By mile five, the halfway mark, the brain assesses where he is in relation to the finish line and what it will take to maintain current pace. This includes reserving the energy and physical capability. But subtle muscle imbalance that previously existed is now worsening with the physical and metabolic stresses of the first five miles. The brain has been noticing these changes, and now knows it must make take action. It sends messages from the motor cortex down through the spinal cord to create the most effective compensation for the reduced power output of certain muscles by providing more contraction to other muscle fibers. This is accompanied by adjustments in fuel use, attempting more fat burning to conserve sugar. The result of these neurological adjustments is that the pace is slightly reduced.
By mile seven, the body’s fuel gauges indicate a problem—there is still too little energy coming from fat and too much from sugar. This imbalance has caused a slight reduction in blood sugar with too much glycogen use. This complication resulted from trying to keep pace with nearby runners up a hill in mile six—an emotional situation the brain must now adapt to. Because of these metabolic changes, the mile seven pace must be adjusted downward. Also, dehydration has caused too much of an increase in body temperature and water must be consumed; our runner also pours water on his head for added cooling. As a result of these effective adjustments, he recovers and runs mile eight at a slightly quicker pace.

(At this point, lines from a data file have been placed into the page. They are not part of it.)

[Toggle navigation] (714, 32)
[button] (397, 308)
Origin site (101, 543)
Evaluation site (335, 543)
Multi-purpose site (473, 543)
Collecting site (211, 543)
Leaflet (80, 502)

Now that the finish line is mentally within his reach, adjustments are made near mile nine. These include making conscious decisions to continue quenching thirst (which prevents too much dehydration and controls rising temperatures), factoring in pain tolerance (accepting the discomfort knowing the race will soon end), adjustment of breathing (a bit deeper), and slightly shortening stride length to cut down on physical stress. All this takes place while the brain continues adapting from moment to moment to all the other physical, chemical, and mental requirements, including muscle balance, energy production, and stress control.

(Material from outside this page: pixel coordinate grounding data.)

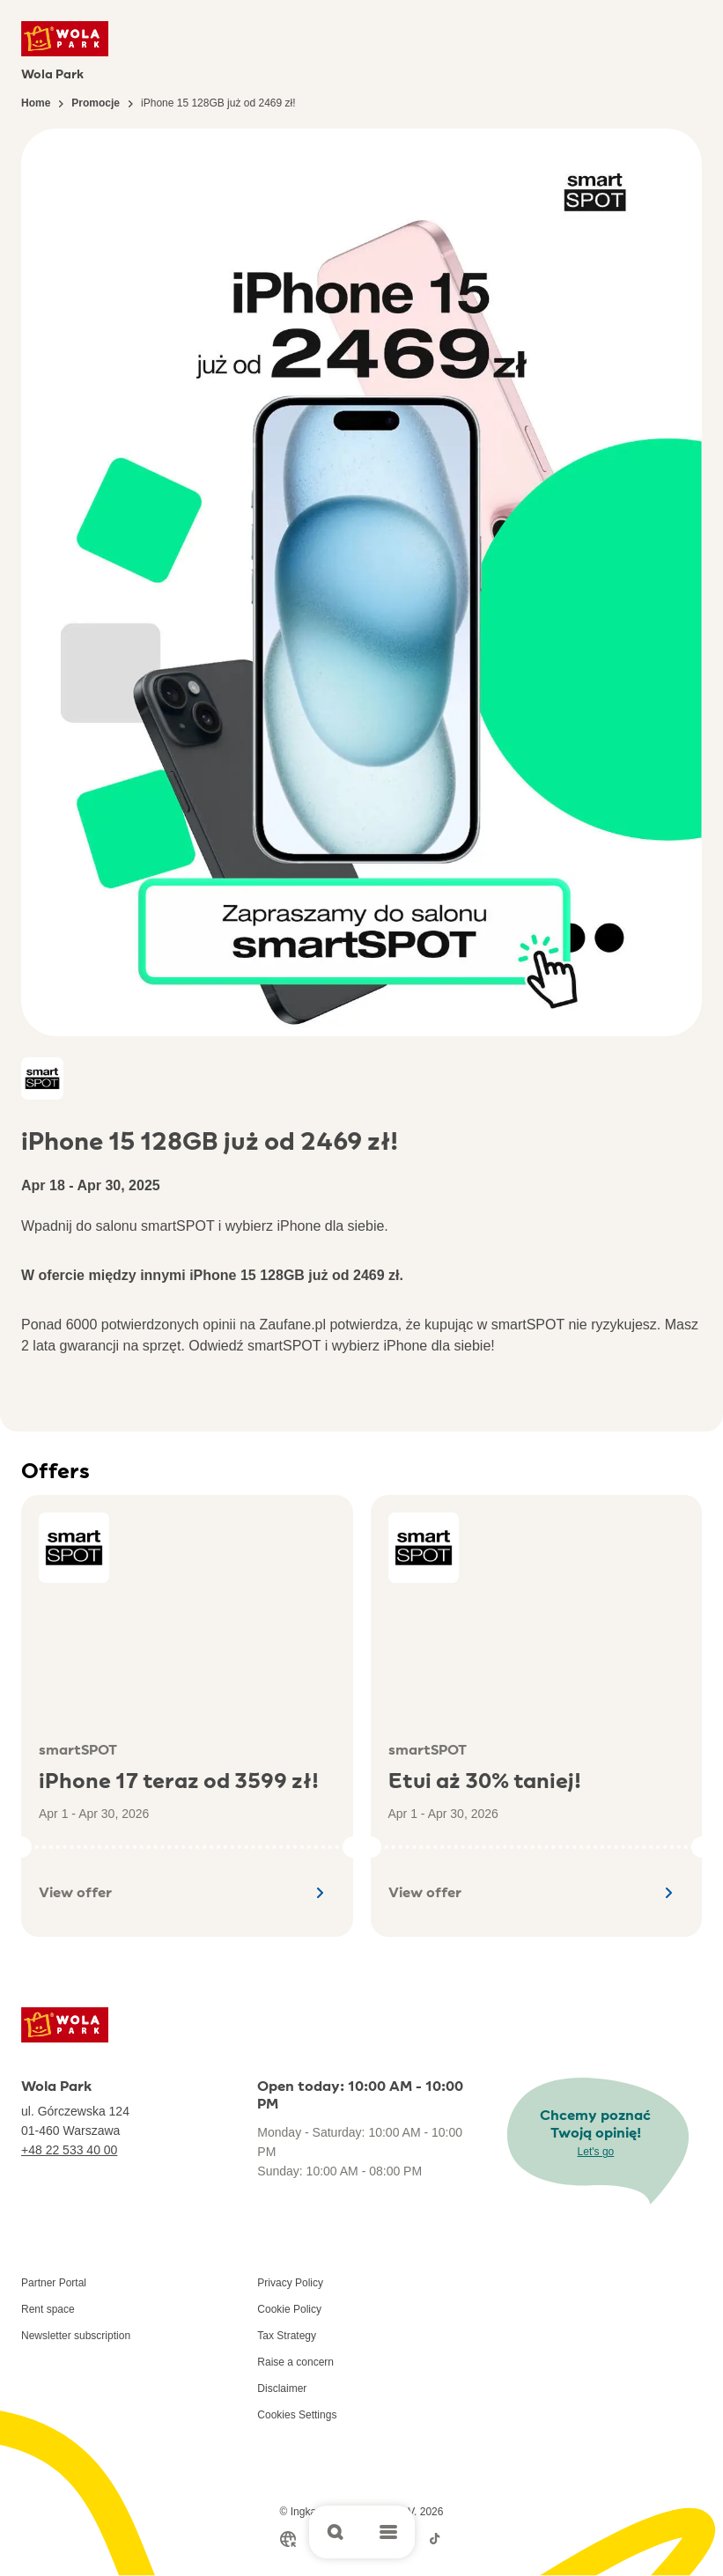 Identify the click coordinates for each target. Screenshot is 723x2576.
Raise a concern (295, 2362)
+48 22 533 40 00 (69, 2150)
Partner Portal (53, 2283)
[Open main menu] (388, 2532)
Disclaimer (281, 2388)
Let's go (596, 2151)
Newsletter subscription (75, 2335)
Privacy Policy (290, 2283)
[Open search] (335, 2532)
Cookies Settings (296, 2415)
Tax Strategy (286, 2335)
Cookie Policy (289, 2309)
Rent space (48, 2309) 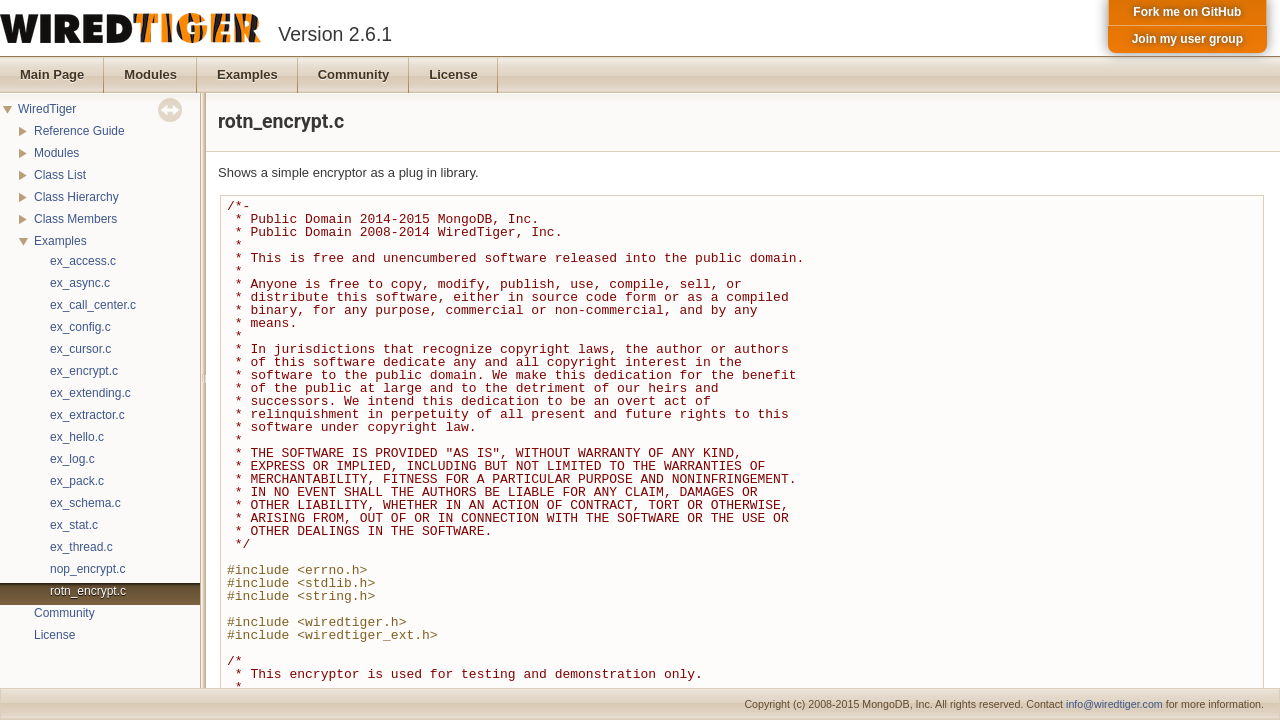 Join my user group (1187, 39)
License (54, 635)
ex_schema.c (85, 503)
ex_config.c (80, 327)
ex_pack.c (77, 481)
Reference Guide (79, 131)
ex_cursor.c (80, 349)
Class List (60, 175)
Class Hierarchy (76, 197)
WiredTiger (47, 109)
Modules (56, 153)
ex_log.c (72, 459)
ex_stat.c (74, 525)
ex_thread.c (81, 547)
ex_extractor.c (87, 415)
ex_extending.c (90, 393)
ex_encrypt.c (84, 371)
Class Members (75, 219)
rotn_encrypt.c (88, 591)
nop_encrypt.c (87, 569)
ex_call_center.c (93, 305)
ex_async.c (80, 283)
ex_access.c (83, 261)
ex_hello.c (77, 437)
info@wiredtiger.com (1114, 704)
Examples (60, 241)
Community (64, 613)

During the last mile, if his brain and body coordination was successful throughout the race, he has an increased pace and finds himself crossing the finish in reasonably good shape, perhaps with a stronger kick at the end. If not, he becomes a wounded warrior, limping erratically through the final painful mile. Or worse, he collapses before the finish line because his brain has shut the body down to prevent serious damage. Consider Julie Moss in the February 1982 Hawaii Ironman race—she was forced to crawl those last few feet.
This continuous back-and-forth communication between the brain and body during the race comes with another interesting feature: trial and error. This is due to the brain’s periods of “uncertainty” where it must make a particular physiological adjustment during a race, then wait to gauge the result. For instance, if, during mile seven the brain determines that the blood sugar levels are dropping too low, some physical adjustments are made—perhaps reducing muscle contraction to conserve sugar, which slows the pace, or converting more glycogen to glucose. Then the brain may have to wait again to see if these changes improved blood sugar; if not, it considers what other changes may be necessary, such as further slowing or even stopping at the water station. But while the brain is preoccupied with such activities, all this compensation can take away from better performance by using up more energy, ultimately slowing one’s finishing time. Over the years, I have noticed that experienced athletes who are healthier physically, chemically, and mentally can maintain better pacing through a long event with less of the brain’s trial and error periods, which can also increase wear and tear, contribute to injury, and slow recovery.